I just finished reading Anita Shreve’s Fortune’s Rocks, which I picked up for two reasons. The first, because I enjoy Anita Shreve books as a rule (which is why I replicated her cover design on my web site). The bigger reason being that another writer told me this tale reminded them of my novel, FIVE DAYS, and so I was curious.
This story is about a fifteen-year-old girl in 1900, who has an affair with a forty-something-year-old married man with four children, who is a friend of her father. My first thought was, ewe…gross! There is no way I can possibly find myself rooting for this relationship…it is wrong in every way. I was a bit upset, even, that someone would think my book was like this. Yes, my story is about a married, older woman contemplating an affair with a younger man…but their age difference is about a dozen years, he’s a full-grown man…it’s different!
Yet the brilliance of Anita Shreve is that I found myself completely invested in their relationship, in the heartbreak of both of their characters and arc of the story.

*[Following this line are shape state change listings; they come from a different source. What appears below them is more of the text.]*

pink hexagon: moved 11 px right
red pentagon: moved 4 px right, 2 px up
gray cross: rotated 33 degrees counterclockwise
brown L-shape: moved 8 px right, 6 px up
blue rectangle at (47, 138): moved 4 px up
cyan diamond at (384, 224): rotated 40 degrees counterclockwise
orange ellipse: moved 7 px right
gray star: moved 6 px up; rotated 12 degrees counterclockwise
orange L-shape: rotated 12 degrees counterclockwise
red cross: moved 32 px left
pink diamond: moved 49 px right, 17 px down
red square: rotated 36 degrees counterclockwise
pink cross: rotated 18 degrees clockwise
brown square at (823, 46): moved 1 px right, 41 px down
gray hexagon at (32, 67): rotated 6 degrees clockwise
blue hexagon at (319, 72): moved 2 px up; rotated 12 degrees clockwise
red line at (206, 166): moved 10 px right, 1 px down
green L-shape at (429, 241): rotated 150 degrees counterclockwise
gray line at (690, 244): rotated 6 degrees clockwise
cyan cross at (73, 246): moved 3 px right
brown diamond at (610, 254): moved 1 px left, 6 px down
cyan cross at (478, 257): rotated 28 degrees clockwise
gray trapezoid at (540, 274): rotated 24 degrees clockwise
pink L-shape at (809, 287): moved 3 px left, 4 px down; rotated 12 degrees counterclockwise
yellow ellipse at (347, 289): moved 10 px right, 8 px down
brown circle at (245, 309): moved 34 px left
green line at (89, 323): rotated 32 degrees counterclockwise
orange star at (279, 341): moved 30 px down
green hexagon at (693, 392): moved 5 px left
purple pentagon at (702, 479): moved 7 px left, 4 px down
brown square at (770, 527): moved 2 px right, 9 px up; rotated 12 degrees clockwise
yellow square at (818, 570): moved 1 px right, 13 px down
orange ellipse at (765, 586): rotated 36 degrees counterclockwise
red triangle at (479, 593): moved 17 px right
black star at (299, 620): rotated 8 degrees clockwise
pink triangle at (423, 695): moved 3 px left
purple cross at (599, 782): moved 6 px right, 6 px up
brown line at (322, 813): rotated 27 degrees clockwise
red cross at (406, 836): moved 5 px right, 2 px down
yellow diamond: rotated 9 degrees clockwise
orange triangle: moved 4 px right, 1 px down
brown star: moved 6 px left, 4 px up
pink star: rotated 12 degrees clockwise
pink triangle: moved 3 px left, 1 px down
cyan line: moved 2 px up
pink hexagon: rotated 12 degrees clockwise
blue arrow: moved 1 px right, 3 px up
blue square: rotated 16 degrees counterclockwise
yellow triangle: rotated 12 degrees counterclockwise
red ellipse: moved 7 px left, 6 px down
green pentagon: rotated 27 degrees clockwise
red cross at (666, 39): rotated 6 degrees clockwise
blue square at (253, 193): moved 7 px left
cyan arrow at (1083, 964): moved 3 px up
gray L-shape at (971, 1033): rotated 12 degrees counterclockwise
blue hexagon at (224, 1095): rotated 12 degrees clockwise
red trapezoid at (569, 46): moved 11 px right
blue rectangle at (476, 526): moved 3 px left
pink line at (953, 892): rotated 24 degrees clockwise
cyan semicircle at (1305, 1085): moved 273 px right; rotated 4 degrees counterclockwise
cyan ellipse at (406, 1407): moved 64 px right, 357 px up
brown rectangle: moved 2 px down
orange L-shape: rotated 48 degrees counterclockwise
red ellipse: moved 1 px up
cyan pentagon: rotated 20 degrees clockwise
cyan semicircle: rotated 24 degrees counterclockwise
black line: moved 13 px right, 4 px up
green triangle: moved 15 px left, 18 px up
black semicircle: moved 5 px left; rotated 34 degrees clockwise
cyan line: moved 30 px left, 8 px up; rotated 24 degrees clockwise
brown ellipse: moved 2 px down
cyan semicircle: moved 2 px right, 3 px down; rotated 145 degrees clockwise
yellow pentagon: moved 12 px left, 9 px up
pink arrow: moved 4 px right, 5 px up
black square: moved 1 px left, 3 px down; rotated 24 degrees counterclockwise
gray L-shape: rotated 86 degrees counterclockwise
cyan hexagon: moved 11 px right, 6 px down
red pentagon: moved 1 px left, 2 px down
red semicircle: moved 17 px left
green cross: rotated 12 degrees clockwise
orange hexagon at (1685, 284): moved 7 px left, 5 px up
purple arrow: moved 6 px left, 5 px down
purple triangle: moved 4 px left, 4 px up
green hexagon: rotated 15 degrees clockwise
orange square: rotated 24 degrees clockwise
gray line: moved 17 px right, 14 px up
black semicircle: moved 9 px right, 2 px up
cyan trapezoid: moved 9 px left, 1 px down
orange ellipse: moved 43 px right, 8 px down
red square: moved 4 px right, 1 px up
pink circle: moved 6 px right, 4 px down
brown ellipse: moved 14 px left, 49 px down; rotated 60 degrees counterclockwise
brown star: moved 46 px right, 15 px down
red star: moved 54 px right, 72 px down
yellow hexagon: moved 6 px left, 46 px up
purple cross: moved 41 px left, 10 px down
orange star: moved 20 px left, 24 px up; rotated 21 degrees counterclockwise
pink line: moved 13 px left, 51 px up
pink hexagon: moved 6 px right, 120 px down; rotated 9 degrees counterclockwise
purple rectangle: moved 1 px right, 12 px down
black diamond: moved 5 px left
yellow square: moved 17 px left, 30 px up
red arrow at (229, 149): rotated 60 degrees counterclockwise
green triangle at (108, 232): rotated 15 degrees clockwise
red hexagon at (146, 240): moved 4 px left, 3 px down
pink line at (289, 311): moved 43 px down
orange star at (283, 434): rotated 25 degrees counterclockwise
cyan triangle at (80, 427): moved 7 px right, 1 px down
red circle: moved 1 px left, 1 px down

I believed they were in love. It didn’t seem wrong. I wanted them to be together and was sad for them when they weren’t.
And then, I was momentarily touched that this friend had thought my story similar. I say momentarily because in the next moment, I was consumed with self-doubt and discouragement. Who do I think I am? I am no Anita Shreve! I cannot write sentences like, “For had not she and Haskell already entered into that dangerous state of thrall which may be called love or obsession or romance or simply delusion, depending upon one’s proximity to the event and one’s ability to believe in the notion that two souls which stir in the universe may be destined to meet and may be meant only for each other?” Beautiful! When I finished the book, I knew I was a sham, a wanna-be-writer. There are many times I am very aware of other writers being better than me, and usually it doesn’t bother me because they are telling very different stories in very different ways. But this is a similar story, and I am jealous of her skill in telling it.
This happens to me in my writing group as well, I must say. It happened to me at the Squaw Valley Writers Workshop. I feel like the last bench player…the worst player on a great team, which is okay sometimes because at least I made it onto the team…I’m good enough to be there, just not good enough to start, and always worried I’m about to get cut. Again, I’m usually fine with that. I’m grateful to have surrounded myself with talented, amazing writers who have already made me so much better than I was when I started this journey, unpracticed and untrained. And then there are these moments when the envy and doubt creep in and I am faced with the choice of continuing on my journey or giving up.
I’m proud of my choice to journey on. I will continue to learn from those better than I, in order to get better myself. I will continue to write, mostly because I love writing, but also because I love my stories. I will set aside the envy, which is not helpful, and focus on the appreciation I have for the talent of other writers and the inspiration I gain from them to tell my own stories as well as they deserve to be told.